На самом виду, между бесформенной толпой и первой шеренгой солдат, был распростерт на спине Галльен — окровавленное лицо, изувеченный рот, заплывшие глаза, рассеченные губы и брови, учащенно вздымающаяся грудь… Его слабые стоны перекрывались гугней мэра, который продвигался к финалу: «…чтобы совместно с вашими братьями из Сопротивления стать творцами ее немеркнущего величия». Аплодисменты, толпа, муниципалы, коммунисты, священники, социалисты, инженеры, Башлен, Аршамбо. Похвалив мэра за красноречие, супрефект отделился от группы официальных лиц и направился к солдатам, передать им приветствие правительства. Молодой, в щегольски скроенном мундире, с благожелательным выражением лица и глубокомысленным взглядом, он ступал легко, не замечая лежащего на земле окровавленного человека, пока его самоуверенность не поколебал досадный инцидент. Учитель Ватрен, пробравшись сквозь солдатский строй, склонился над раненым и принялся вытирать платком кровь, залившую его лицо. Когда он подсунул Галльену под спину руку и попытался его усадить, тот громко застонал от боли. Супрефект остановился удивленный, тщетно пытаясь сохранить самообладание.

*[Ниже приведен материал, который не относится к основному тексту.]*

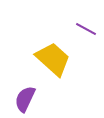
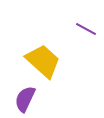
yellow trapezoid: moved 10 px left, 2 px down
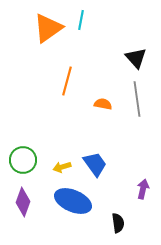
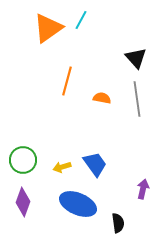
cyan line: rotated 18 degrees clockwise
orange semicircle: moved 1 px left, 6 px up
blue ellipse: moved 5 px right, 3 px down
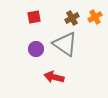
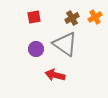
red arrow: moved 1 px right, 2 px up
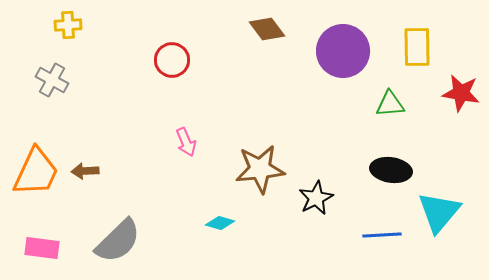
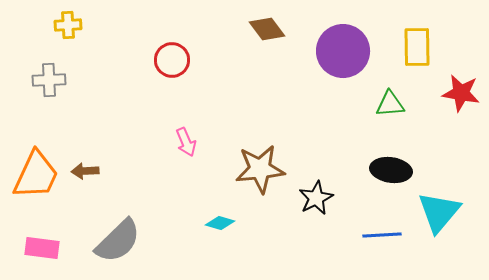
gray cross: moved 3 px left; rotated 32 degrees counterclockwise
orange trapezoid: moved 3 px down
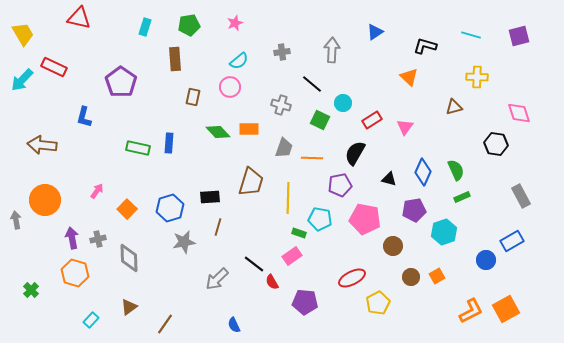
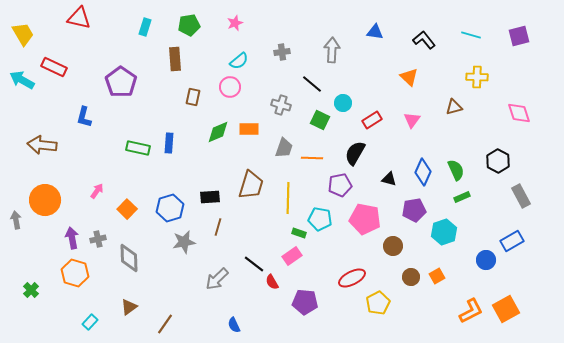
blue triangle at (375, 32): rotated 42 degrees clockwise
black L-shape at (425, 46): moved 1 px left, 6 px up; rotated 35 degrees clockwise
cyan arrow at (22, 80): rotated 75 degrees clockwise
pink triangle at (405, 127): moved 7 px right, 7 px up
green diamond at (218, 132): rotated 70 degrees counterclockwise
black hexagon at (496, 144): moved 2 px right, 17 px down; rotated 20 degrees clockwise
brown trapezoid at (251, 182): moved 3 px down
cyan rectangle at (91, 320): moved 1 px left, 2 px down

— Помогите мне, — сказал ему Ватрен.
Супрефекта передернуло, и он отвернулся, ища взглядом поддержки у официальных лиц. Ватрен же, подняв руку, стал искать вокруг человека доброй воли. Аршамбо был бы рад оказаться таковым, но ноги никак не хотели ему повиноваться. Впоследствии он не мог без стыда вспоминать об этих нескольких секундах, в течение которых чувствовал себя пригвожденным к месту, словно был неотделимой от толпы молекулой. Учитель, сообразив, что у него есть сын, обернулся к нему и скомандовал:
— Шарль, иди-ка помоги мне.
Покраснев, Шарль поначалу лишь переминался с ноги на ногу, но отец проявил настойчивость, и он вышел из строя. Вдвоем они осторожно приподняли раненого и перенесли его в вестибюль, где уложили на скамью для багажа. Фернану Галльену было, похоже, совсем худо. На лицо его со множеством кровоточащих ссадин страшно было смотреть, но учителя больше беспокоило то, что было скрыто от глаз. Солдат жаловался на нестерпимую боль во всем теле, и малейшее движение исторгало из него вопль. Ватрен вышел на ступени, тем самым возвысившись над участниками церемонии, и, сложив ладони рупором, прокричал, прерывая выступление супрефекта:
— Требуется срочная врачебная помощь!
Призыв повис в воздухе. Супрефект, которого перебили в тот самый момент, когда он обещал бывшим пленным скорое и впечатляющее восстановление их доблестного города, подавал явные признаки нетерпения, но Ватрен уже заприметил в группе именитых граждан рыжую бороду доктора Морё.
— Доктор Морё, я прошу вас прийти на помощь раненому!
Доктор поспешно загородился шляпой и ничего не ответил.